Dalam keterangannya di persidangan, R menjelasakan sebelum melakukan penangkapan, timnya telah membuntuti J mulai dari mengambil paket berupa kerdus di salah satu ekspedisi di kawasan Jakut. “Waktu itu sekitar pukul 14:00 WIB J tiba rusun. Tapi karena harus melakukan kordinasi dulu dengan tim, kita baru melakukan pengangkapan pukul 15:00 WIB,” ujar R kepada majelis hakim.

Setelah tiba di rusun, J kemudian pergi kamarnya di bagian atas rusun, dan turun lagi membawa paket yang sama. Saksi H mengatakan, terdakwa hendak mengirim paket itu kepada seseorang. Saat itu lah tim anggotanya melakukan penangkapan terhadap J.

Dalam jok motor J, anggota BNN mendapatkan satu kardus berisikan 6 bungkusan plastik biskuit, dan beberapa ikan asin.

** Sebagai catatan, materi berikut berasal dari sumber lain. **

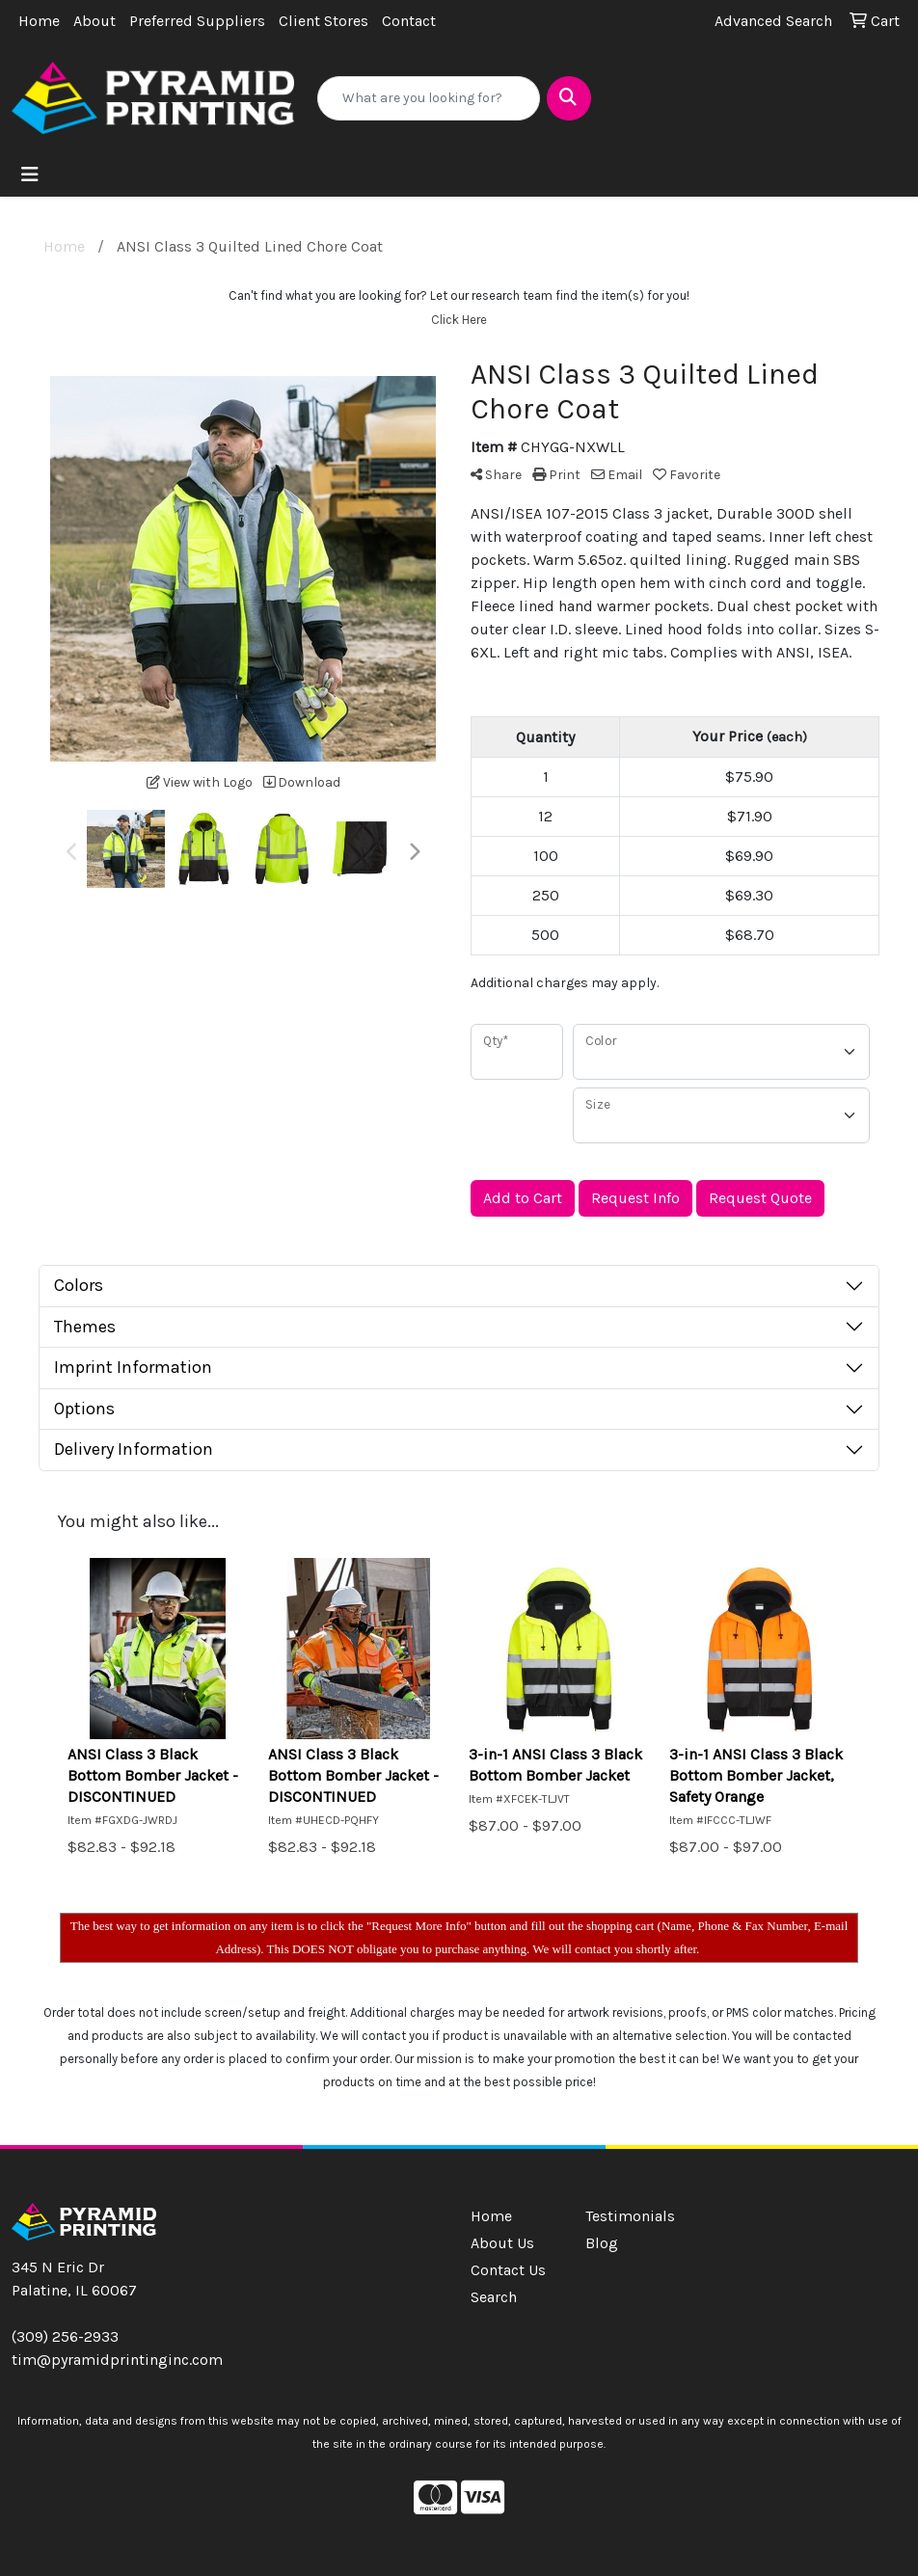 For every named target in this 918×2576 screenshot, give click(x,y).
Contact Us (508, 2270)
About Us (502, 2243)
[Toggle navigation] (30, 175)
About (94, 21)
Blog (601, 2243)
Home (39, 21)
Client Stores (323, 21)
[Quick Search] (428, 98)
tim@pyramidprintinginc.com (117, 2359)
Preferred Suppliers (197, 21)
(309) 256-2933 (65, 2336)
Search (494, 2297)
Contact (409, 21)
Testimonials (630, 2216) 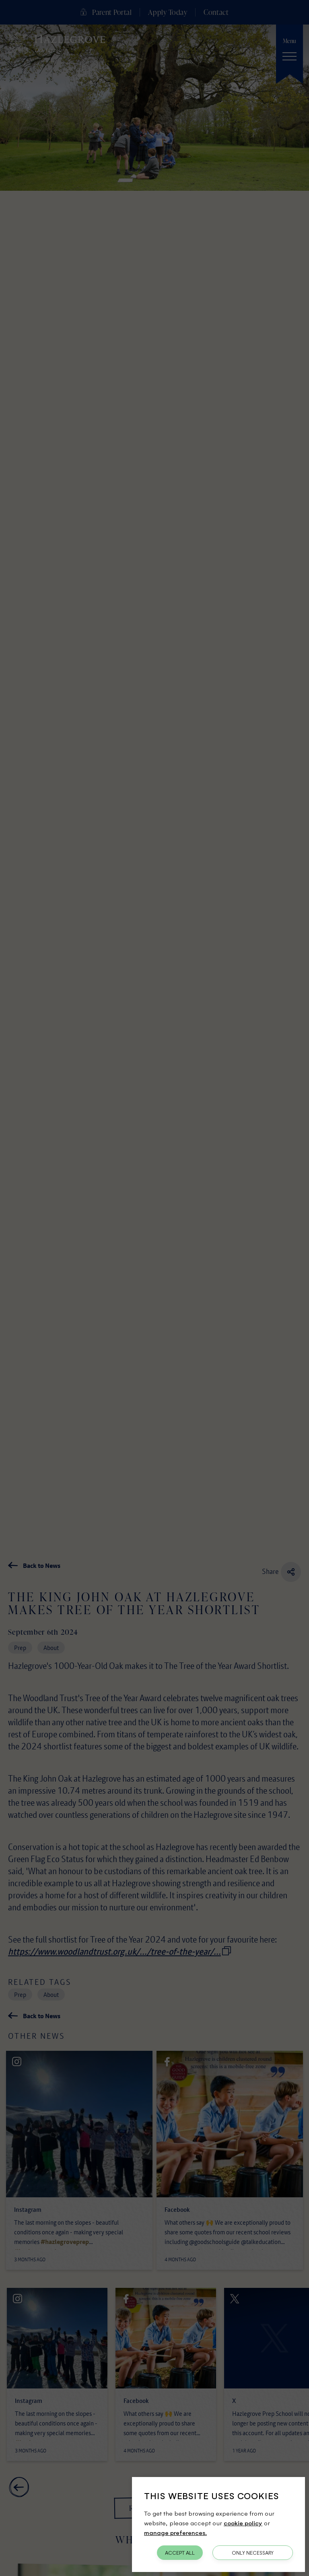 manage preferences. (175, 2532)
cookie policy (243, 2523)
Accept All (180, 2552) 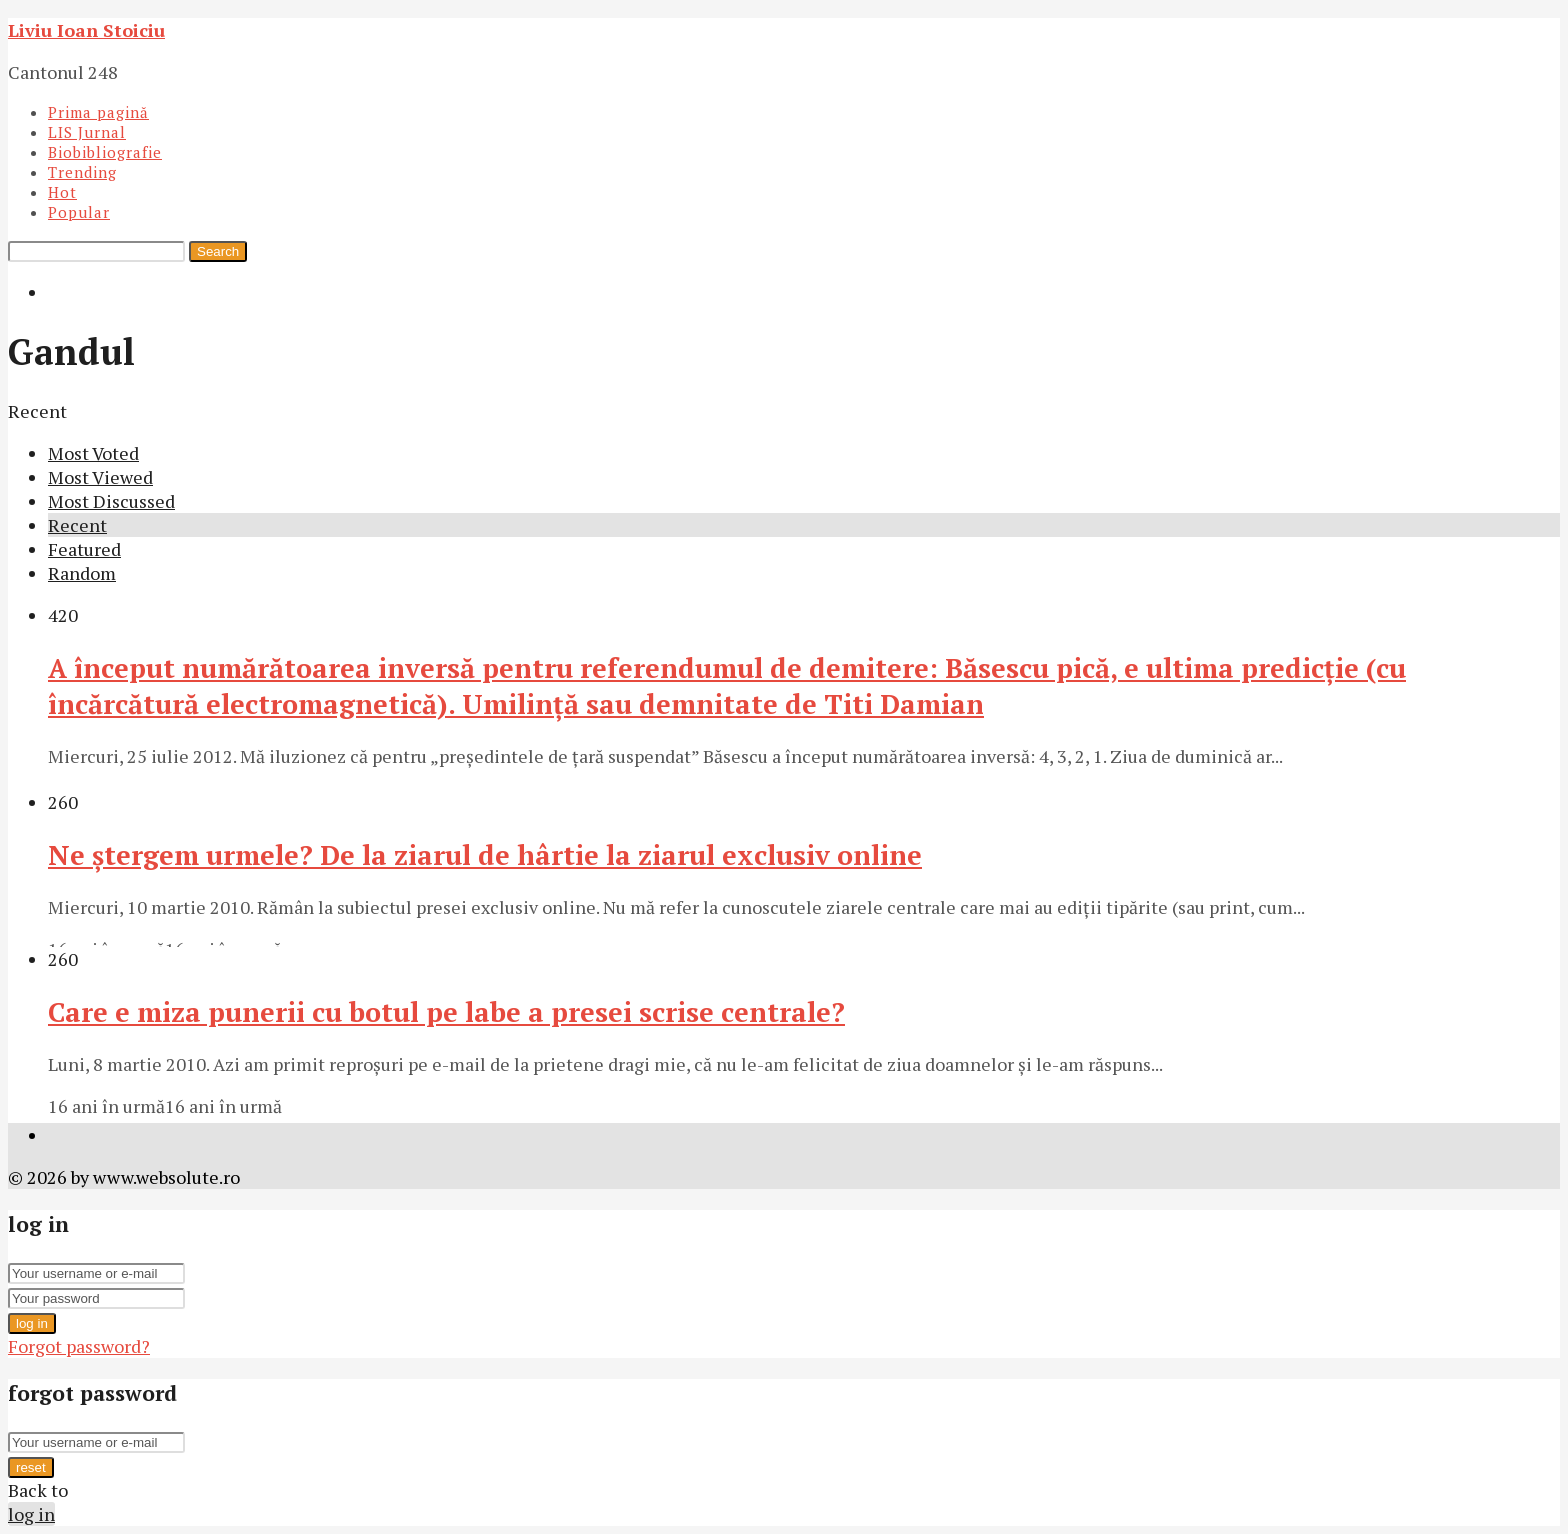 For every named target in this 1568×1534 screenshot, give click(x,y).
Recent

Ternyata setelah dibuka, plastik biskuit tersebut berisikan kristal sabu.

Setelah diketahui membawa sabu, petugas BNN langsung melakukan penggeledahan. Dari penggeledahan, petugas menemukan empat bungkus sabu beserta alat hisap (bong) di kamar terdakwa. Selain itu, juga ditemukan dua bungkus kecil sabu yang diselipkan di kalender.

Dalam penggeledahan ini, BNN menemukan total 10 kg sabu. Namun H dan R mengaku tidak mengetahui pasti berat pastinya dari paket yang mereka temukan. Sebab, mereka tak ada sewaktu dilakukan penimbangan.

Berdasarkan penyidikan, H dan R mengatakan terdakwa J menerima sekitar Rp10 juta sampai Rp 20 juta dari mengantar paket berisi sabu.

Penasihat hukum terdakwa sempat bertanya kepada saksi mengenai asal informasi ini. Tetapi saksi H menjelaskan berasal dari J sendiri saat diinterogasi penyidik.

Setelah keterangan saksi diperiksa, majelis hakim meminta terdakwa menanggapi kesaksian saksi. Terdakwa J dalam persidangan membantah kalau ia diberikan imbalan dari mengantar paket tersebut.

Setelah itu persidangan ditutup. Persidangan akan dilanjutkan Rabu 30 Juni 2021 mendatang. Agendanya masih sama. Yaitu memeriksa keterangan saksi yang dibawa oleh JPU.